____ Given data

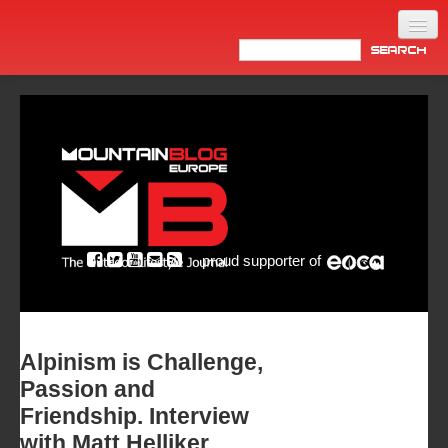
Home
Products
News
Video
Made in Italy
proud supporter of
Info
Newsletter
ASIA
Alpinism is Challenge,
Passion and
Friendship. Interview
with Matt Helliker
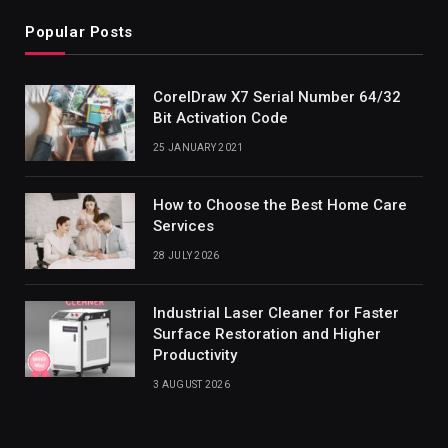
Popular Posts
CorelDraw X7 Serial Number 64/32
Bit Activation Code
25 JANUARY 2021
How to Choose the Best Home Care
Services
28 JULY 2026
Industrial Laser Cleaner for Faster
Surface Restoration and Higher
Productivity
3 AUGUST 2026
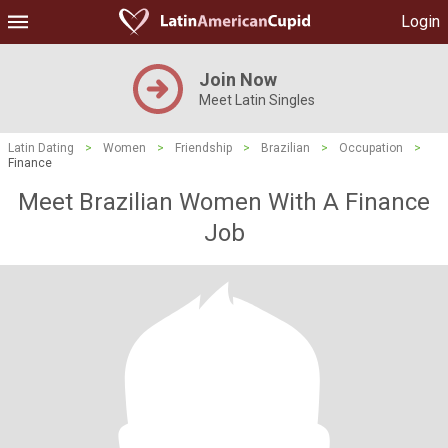
Login
Join Now
Meet Latin Singles
Latin Dating
>
Women
>
Friendship
>
Brazilian
>
Occupation
>
Finance
Meet Brazilian Women With A Finance
Job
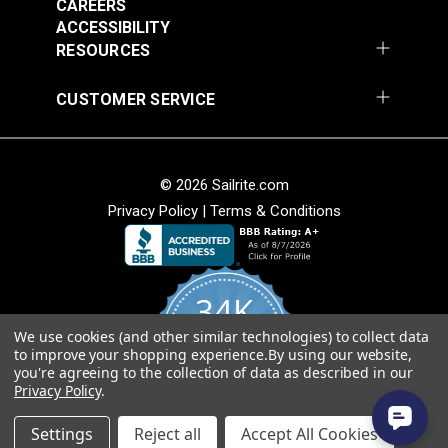
CAREERS
#102628
#102631
ACCESSIBILITY
$29.95
$29.95
RESOURCES
Add to Cart
Add to Cart
CUSTOMER SERVICE
© 2026 Sailrite.com
Privacy Policy
|
Terms & Conditions
Tabletop for
Lift Bar for
Professional® Long
Professional®
Arm
34K
#102737
#102232
We use cookies (and other similar technologies) to collect data
$75.00
$25.95
4.8
to improve your shopping experience.
By using our website,
star
CERTIFIED REVIEWS
you're agreeing to the collection of data as described in our
Add to Cart
Add to Cart
rating
Privacy Policy
.
Powered by YOTPO
Settings
Reject all
Accept All Cookies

________

### Exercise
Do not copy pictures. Restate exactly the lines from the one containing "How to Choose the Best Home Care" through the last line of the records.

### Completed exercise
How to Choose the Best Home Care
Services
28 JULY 2026
Industrial Laser Cleaner for Faster
Surface Restoration and Higher
Productivity
3 AUGUST 2026
Login
Join Now
Meet Latin Singles
Latin Dating
>
Women
>
Friendship
>
Brazilian
>
Occupation
>
Finance
Meet Brazilian Women With A Finance
Job
CAREERS
#102628
#102631
ACCESSIBILITY
$29.95
$29.95
RESOURCES
Add to Cart
Add to Cart
CUSTOMER SERVICE
© 2026 Sailrite.com
Privacy Policy
|
Terms & Conditions
Tabletop for
Lift Bar for
Professional® Long
Professional®
Arm
34K
#102737
#102232
We use cookies (and other similar technologies) to collect data
$75.00
$25.95
4.8
to improve your shopping experience.
By using our website,
star
CERTIFIED REVIEWS
you're agreeing to the collection of data as described in our
Add to Cart
Add to Cart
rating
Privacy Policy
.
Powered by YOTPO
Settings
Reject all
Accept All Cookies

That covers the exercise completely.